Visto así el asunto, para empezar a revertir el mal ya señalado de nuestra (dis)capacidad lectora (y, entre otras cosas, poder meter la cuchara en discusiones literarias sin ser menospreciados) me parece muy saludable apoyar las iniciativas que apuntan a reconciliarnos con los libros, especialmente entre niños y jóvenes. Y no sólo con los libros; también con las revistas, periódicos y otros soportes más actuales. Aquí recuerdo lo expresado por una señora amiga que, haciendo dulce memoria, comentaba cómo los trabajadores de la construcción volvían a sus casas apretujados en las micros, cada cual leyendo el diario.

Por mi parte, deseo proponer que, además, nos entusiasmemos con otro tipo de lectura, distinto al que se sustenta en las palabras. Me explico brevemente: el sociólogo argentino Mario Margulis tiene un escrito bien interesante, llamado “La ciudad y sus signos”, en el que indica que esta construcción humana (la ciudad) “va expresando los múltiples aspectos de la vida social y transmitiendo sus significaciones (…) podemos leer la ciudad como si fuera un texto”. Esto es, la disposición urbana, el trazado de las calles, el emplazamiento de espacios públicos, las formas de casas y edificios, las estatuas y placas colocadas aquí y acullá, etc., etc., son señales, signos que se pueden leer… e interpretar.

Creo que, igual que hacemos al leer una novela o un ensayo, la “lectura” de los signos de la ciudad requiere dotarnos de una competencia que nos permita una mejor comprensión. Y para ello, recomendable es partir por caminar sus calles, recorrer sus espacios, mirar al frente y en 45 grados -hacia arriba y hacia abajo-, hablar con sus habitantes, “interrogar” a sus monumentos, escuchar sus sonidos. Estoy seguro que tras estos ejercicios, después de haber interactuado con el silabario urbano, estaremos en posición de descifrar historias más complejas: podremos interpretar algunos signos citadinos que hablan de luchas, de celebraciones, de momentos amargos, de abusos, de emociones, de epopeyas, en fin, seremos capaces de construir un relato que nos involucra, que nos concierne.

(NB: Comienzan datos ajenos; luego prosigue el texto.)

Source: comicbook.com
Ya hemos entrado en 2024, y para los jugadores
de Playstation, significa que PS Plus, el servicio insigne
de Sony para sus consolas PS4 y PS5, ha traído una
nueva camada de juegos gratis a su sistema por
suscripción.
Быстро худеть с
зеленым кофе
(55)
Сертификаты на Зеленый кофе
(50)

Quizás la propuesta que hago (que recojo más bien, ya que no es de mi originalidad), nos permita a los “ciudadanos de a pie” ser tomados más en cuenta por quienes planifican y determinan la morfología urbana. Haciendo un paralelo con las palabras iniciales de este texto, nos dotaríamos de herramientas para discutir a quién se le entrega el Premio Nacional de Literatura.

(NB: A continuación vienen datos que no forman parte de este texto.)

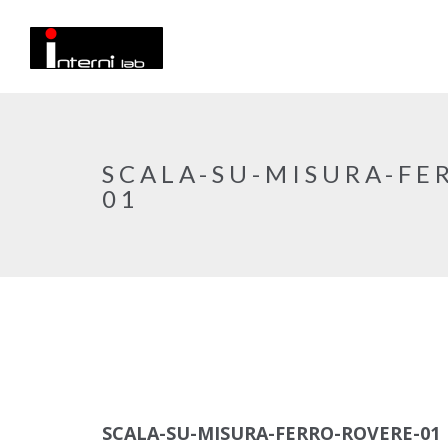
SCALA-SU-MISURA-FE
01
SCALA-SU-MISURA-FERRO-ROVERE-01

Si a usted, amigo lector, le pareció interesante la sugerencia de leer la ciudad a través de sus signos, le quiero plantear un ejercicio práctico, apoyados por la imagen.

Caminado por el centro de Santiago, concretamente por la calle Mac Iver, al llegar a la esquina oriente con Merced, nos encontramos con una antigua construcción religiosa. Remozada y de llamativos colores, bien merece un vistazo por fuera y una visita a su interior. Es la iglesia de La Merced, que posee desde hace años un campanario que inspiró a dos grandes del tango argentino a crear una canción (algo ya adelanté en un artículo anterior): Enrique Santos Discépolo y Alfredo Le Pera, coetáneos y compañeros de ruta de Carlos Gardel.

Parados en la vereda opuesta a la de la iglesia, por calle Mac Iver, diríamos en el mismo lugar donde alojaron en su fecha Discépolo y Le Pera, podremos observar una estructura sólida que contiene tres placas metálicas, en las que apenas se distinguen una figura humana y un par de escritos. Al acercarnos, nos damos cuenta que se trata de un homenaje a uno -deberían ser los dos- de los creadores del tango “Carillón de la Merced”, pero que en el texto lo que más se destaca (más que el nombre del homenajeado) es el de quien mandó a poner la placa: ¿así lo pidió el mandante?, ¿así lo diseñó el artista?, ¿así lo estipuló un funcionario admirador y celoso? A quienes transiten por el centro de Santiago los invito a leer este signo e interpretarlo. A los que residen en otros lares, les dejo un par de fotografías del hito para que puedan también participar.

Reafirmo, entonces, mi apoyo a las iniciativas que propendan a fomentar la lectura, tanto la de los signos lingüísticos como la de los signos urbanos. Por mientras, me iré a terminar de leer “Inés del alma mía”, de Isabel Allende, a ver si me alcanza para opinar sobre el mayor galardón literario del país.